Environmental groups stepped up recycling campaigns during the Lunar New Year festival, collecting items thrown away by people during the holiday period and helping reduce waste in the city.
The groups say they aim to set an example for citizens and cultivate the habit of recycling waste so as to ease pressure at landfills, the Hong Kong Economic Journal reports.
People will need to change their habits also because the government plans to launch a new system under which municipal solid waste (MSW) will be charged on the basis of quantity, activists noted.
During the Chinese New Year, people buy a lot of stuff that is symbolic of an auspicious beginning of the year, but the items tend to get discarded soon after the holidays, leading to a surge in garbage.

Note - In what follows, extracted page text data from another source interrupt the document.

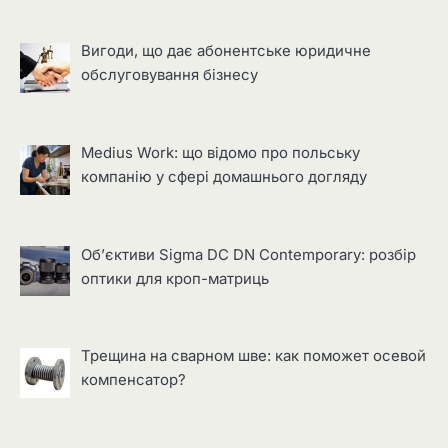
Вигоди, що дає абонентське юридичне
обслуговування бізнесу
Medius Work: що відомо про польську
компанію у сфері домашнього догляду
Об’єктиви Sigma DC DN Contemporary: розбір
оптики для кроп-матриць
Трещина на сварном шве: как поможет осевой
компенсатор?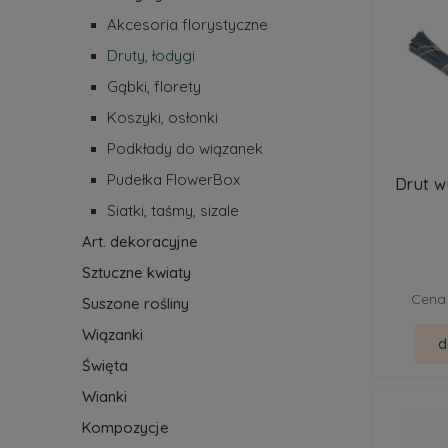
Akcesoria florystyczne
Druty, łodygi
Gąbki, florety
Koszyki, osłonki
Podkłady do wiązanek
Pudełka FlowerBox
Drut 
Siatki, taśmy, sizale
Art. dekoracyjne
Sztuczne kwiaty
Cena 
Suszone rośliny
Wiązanki
d
Święta
Wianki
Kompozycje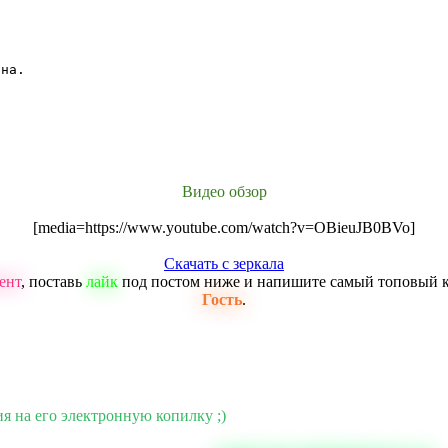
на.

Видео обзор
[media=https://www.youtube.com/watch?v=OBieuJB0BVo]
Скачать с зеркала
ент
, поставь
лайк
под постом ниже и напишите самый топовый 
Гость
.
ия на его электронную копилку ;)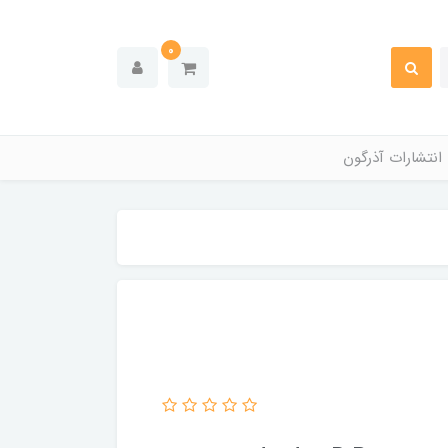
0
انتشارات آذرگون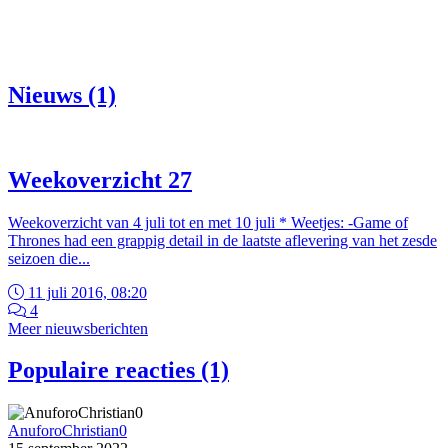
Nieuws (1)
Weekoverzicht 27
Weekoverzicht van 4 juli tot en met 10 juli * Weetjes: -Game of
Thrones had een grappig detail in de laatste aflevering van het zesde
seizoen die...
11 juli 2016, 08:20
4
Meer nieuwsberichten
Populaire reacties (1)
AnuforoChristian0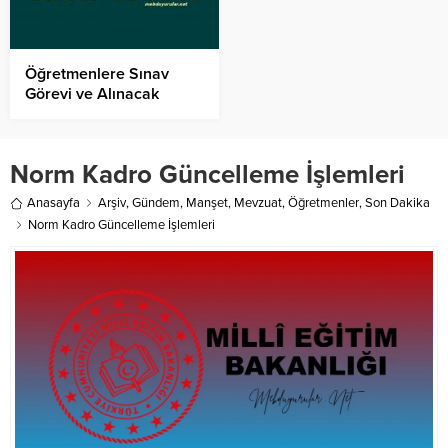
Öğretmenlere Sınav
Görevi ve Alınacak
Ücretler
Norm Kadro Güncelleme İşlemleri
Anasayfa
Arşiv
,
Gündem
,
Manşet
,
Mevzuat
,
Öğretmenler
,
Son Dakika
Norm Kadro Güncelleme İşlemleri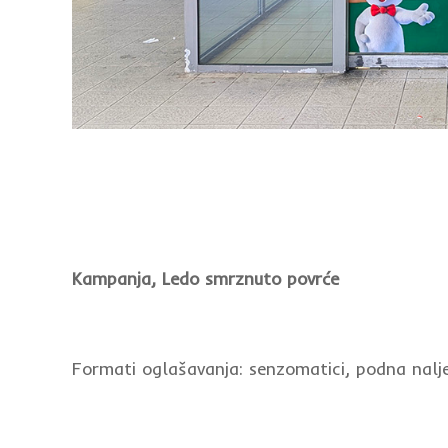
Kampanja, Ledo smrznuto povrće
Formati oglašavanja: senzomatici, podna naljep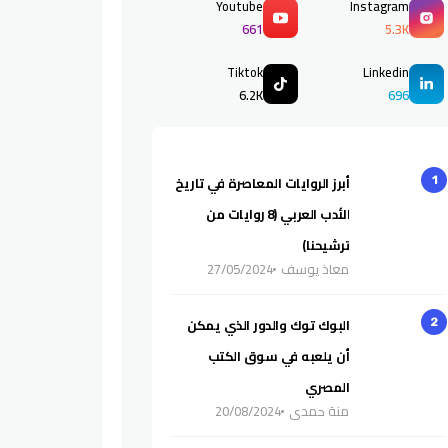
Youtube
Instagram
661
5.3K
Tiktok
Linkedin
6.2K
696
أبرز الروايات المعاصرة في تاريخ
1
الأدب العربي (8 روايات من
ترشيحنا)
معاذ يوسف
27/05/2024
البوك توك والدور الذي يمكن
2
أن يلعبه في سوق الكتب
المصري
منة حمدي
20/08/2024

The Environmental Association said that it has so far recycled about 700 citrus trees, one of the popular items many families buy and put at home during the Lunar New Year holidays to seek good luck in the coming year before they throw them away.
However, the recycled volume is still very low, as it is estimated that about 40,000 citrus trees were sold in all in Hong Kong for the holidays. Most of the trees could still end up as waste.

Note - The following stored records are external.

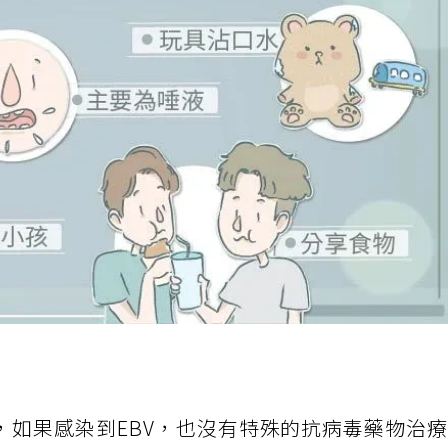
，如果感染到EBV，也沒有特殊的抗病毒藥物治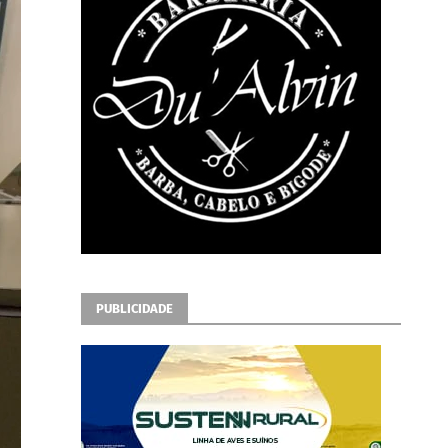
PUBLICIDADE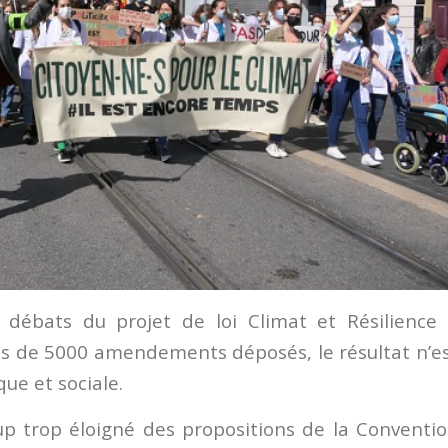
débats du projet de loi Climat et Résilience
us de 5000 amendements déposés, le résultat n’e
que et sociale.
up trop éloigné des propositions de la Conventi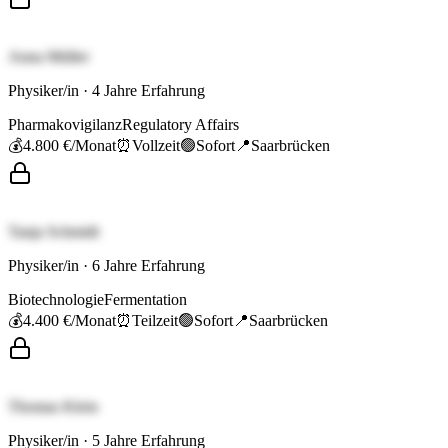
Anna Müller
Physiker/in
·
4
Jahre Erfahrung
Pharmakovigilanz
Regulatory Affairs
💰
4.800 €
/Monat
⏰
Vollzeit
🟢
Sofort
📍
Saarbrücken
Tanja Schmidt
Physiker/in
·
6
Jahre Erfahrung
Biotechnologie
Fermentation
💰
4.400 €
/Monat
⏰
Teilzeit
🟢
Sofort
📍
Saarbrücken
Thomas Klein
Physiker/in
·
5
Jahre Erfahrung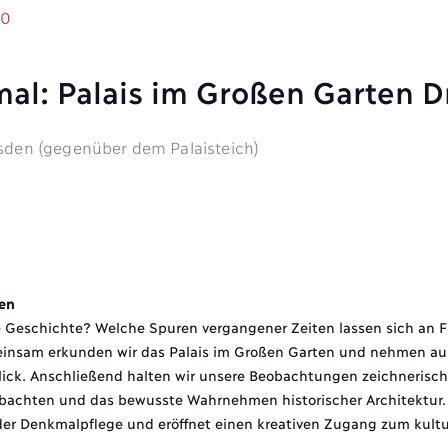
00
al: Palais im Großen Garten 
esden (gegenüber dem Palaisteich)
ten
ne Geschichte? Welche Spuren vergangener Zeiten lassen sich an 
insam erkunden wir das Palais im Großen Garten und nehmen a
lick. Anschließend halten wir unsere Beobachtungen zeichnerisch 
bachten und das bewusste Wahrnehmen historischer Architektur.
der Denkmalpflege und eröffnet einen kreativen Zugang zum kultu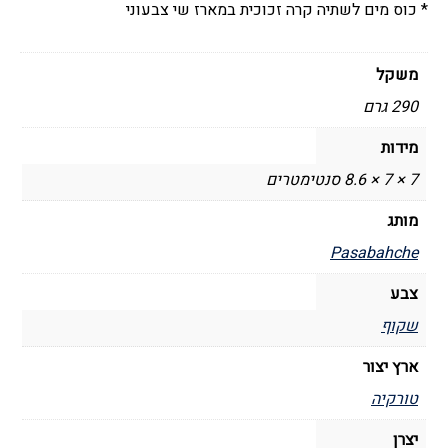
* כוס מים לשתיה קרה זכוכית במארז שי צבעוני
משקל
290 גרם
מידות
7 × 7 × 8.6 סנטימטרים
מותג
Pasabahche
צבע
שקוף
ארץ יצור
טורקיה
יצרן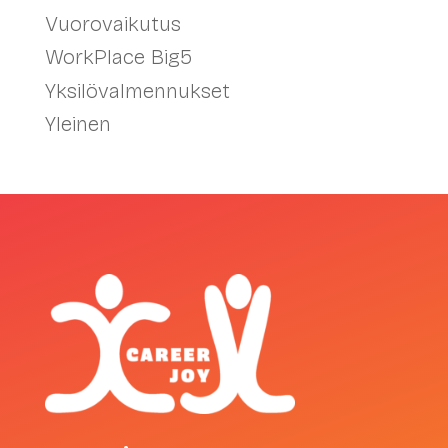
Vuorovaikutus
WorkPlace Big5
Yksilövalmennukset
Yleinen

Taken as a whole, the trees would weigh as much as 1,400 metric tons, equivalent to the weight of 60 double-decker buses combined, the report noted.

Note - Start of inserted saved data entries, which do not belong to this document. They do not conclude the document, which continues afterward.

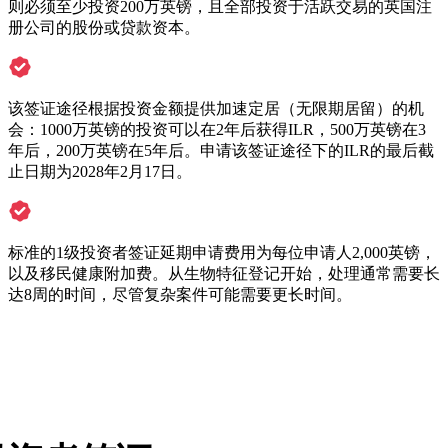
则必须至少投资200万英镑，且全部投资于活跃交易的英国注
册公司的股份或贷款资本。
该签证途径根据投资金额提供加速定居（无限期居留）的机
会：1000万英镑的投资可以在2年后获得ILR，500万英镑在3
年后，200万英镑在5年后。申请该签证途径下的ILR的最后截
止日期为2028年2月17日。
标准的1级投资者签证延期申请费用为每位申请人2,000英镑，
以及移民健康附加费。从生物特征登记开始，处理通常需要长
达8周的时间，尽管复杂案件可能需要更长时间。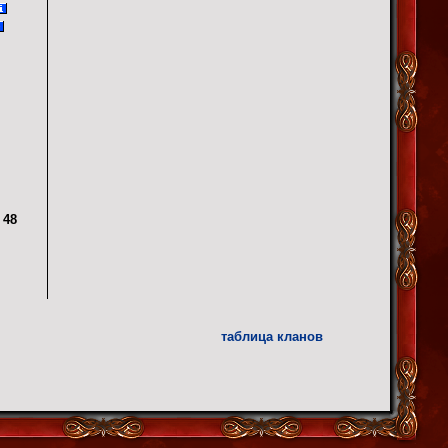
48
таблица кланов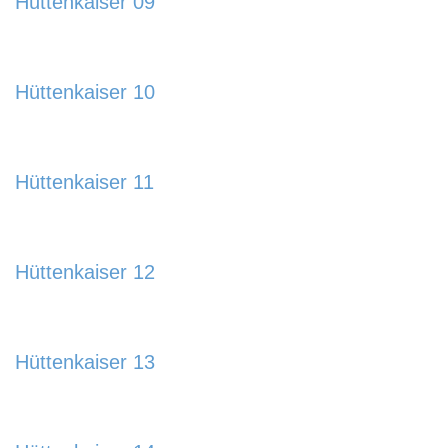
Hüttenkaiser 09
885x580.jpg
https://www.schladmingurlaub.at/wp-
content/uploads/2024/01/Huettenkaiser-09-
Hüttenkaiser 10
885x580.jpg
https://www.schladmingurlaub.at/wp-
content/uploads/2024/01/Huettenkaiser-10-
Hüttenkaiser 11
885x580.jpg
https://www.schladmingurlaub.at/wp-
content/uploads/2024/01/Huettenkaiser-11-
Hüttenkaiser 12
885x580.jpg
https://www.schladmingurlaub.at/wp-
content/uploads/2024/01/Huettenkaiser-12-
Hüttenkaiser 13
885x580.jpg
https://www.schladmingurlaub.at/wp-
content/uploads/2024/01/Huettenkaiser-13-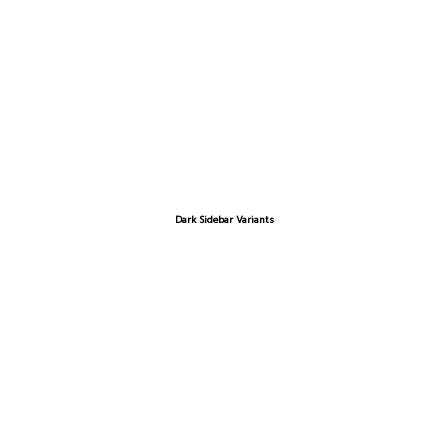
Dark Sidebar Variants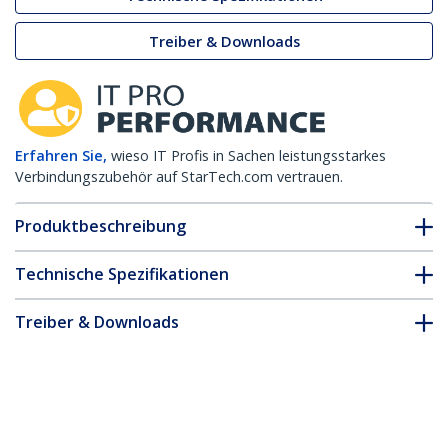
Treiber & Downloads
Erfahren Sie,
wieso IT Profis in Sachen leistungsstarkes
Verbindungszubehör auf StarTech.com vertrauen.
Produktbeschreibung
Technische Spezifikationen
Treiber & Downloads
FAQ & Konformität
* Größe, Aussehen und Spezifikationen sind Änderungen ohne
vorherige Ankündigung vorbehalten.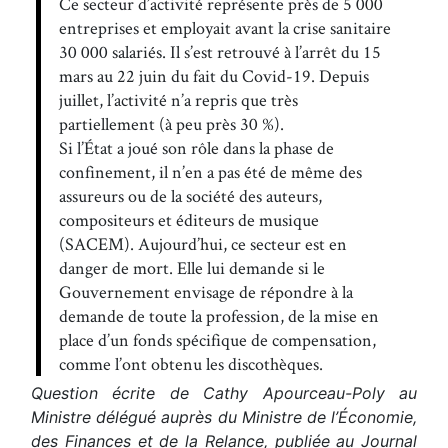
Ce secteur d’activité représente près de 5 000
entreprises et employait avant la crise sanitaire
30 000 salariés. Il s’est retrouvé à l’arrêt du 15
mars au 22 juin du fait du Covid-19. Depuis
juillet, l’activité n’a repris que très
partiellement (à peu près 30 %).
Si l’État a joué son rôle dans la phase de
confinement, il n’en a pas été de même des
assureurs ou de la société des auteurs,
compositeurs et éditeurs de musique
(SACEM). Aujourd’hui, ce secteur est en
danger de mort. Elle lui demande si le
Gouvernement envisage de répondre à la
demande de toute la profession, de la mise en
place d’un fonds spécifique de compensation,
comme l’ont obtenu les discothèques.
Question écrite de Cathy Apourceau-Poly au
Ministre délégué auprès du Ministre de l’Économie,
des Finances et de la Relance, publiée au Journal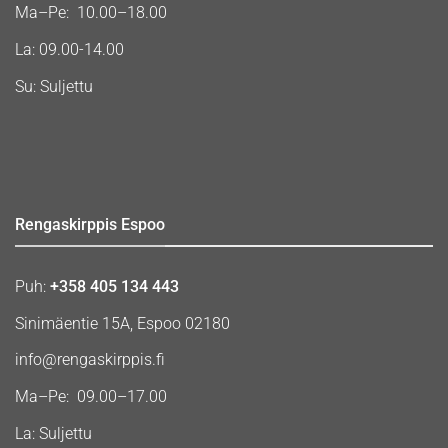
Ma–Pe: 10.00–18.00
La: 09.00-14.00
Su: Suljettu
Rengaskirppis Espoo
Puh:
+358 405 134 443
Sinimäentie 15A, Espoo 02180
info@rengaskirppis.fi
Ma–Pe: 09.00–17.00
La: Suljettu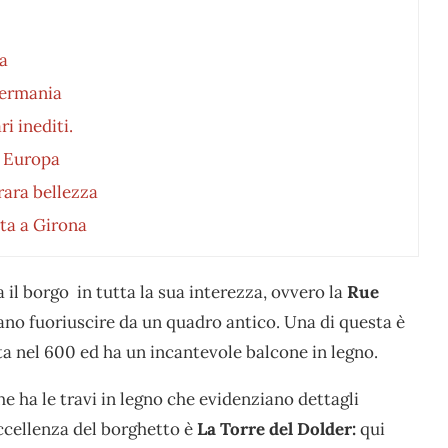
ia
Germania
i inediti.
n Europa
rara bellezza
sta a Girona
a il borgo in tutta la sua interezza, ovvero la
Rue
no fuoriuscire da un quadro antico. Una di questa è
ta nel 600 ed ha un incantevole balcone in legno.
e ha le travi in legno che evidenziano dettagli
ccellenza del borghetto è
La Torre del Dolder:
qui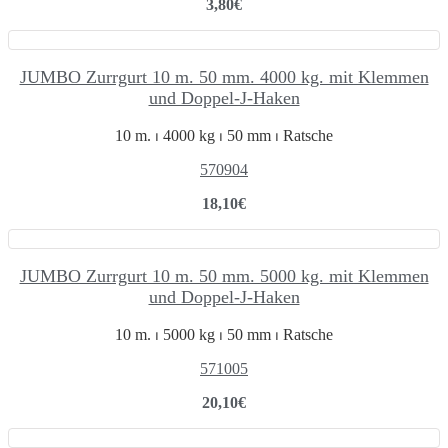
3,80
€
JUMBO Zurrgurt 10 m. 50 mm. 4000 kg. mit Klemmen
und Doppel-J-Haken
10 m. ⏐ 4000 kg ⏐ 50 mm ⏐ Ratsche
570904
18,10
€
JUMBO Zurrgurt 10 m. 50 mm. 5000 kg. mit Klemmen
und Doppel-J-Haken
10 m. ⏐ 5000 kg ⏐ 50 mm ⏐ Ratsche
571005
20,10
€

Yau Wing-kwong, director general of the Environmental Association, said buyers of citrus trees can take care of the plants so that they can bear fruits that can be used to pray for good luck again next year.
Some of the recycled trees will be sent to Fung Yuen Butterfly Reserve in Tai Po and grown there because they can attract some types of butterflies to spawn, he added.
Separately, Greeners Action launched a campaign on Sunday with 500 depots set up at various locations citywide to recycle red envelopes until Feb. 22.
The green group was continuing an activity that it had been doing for the past seven years.
Director general Ho Hon-wai said the discarded red envelopes will be stored and given out free of charge for people to use next year.
More than eight million such envelopes were collected last year but the number was still small, given that about 320 million envelopes are believed to be used by Hongkongers annually.
Meanwhile, Environment Secretary Wong Kam-sing said on Sunday that a proposal regarding the planned MSW management system will be sent to the Legislative Council in the first half of the year.
A proposed monthly charge of HK$30-60 per family is expected to help reduce waste significantly.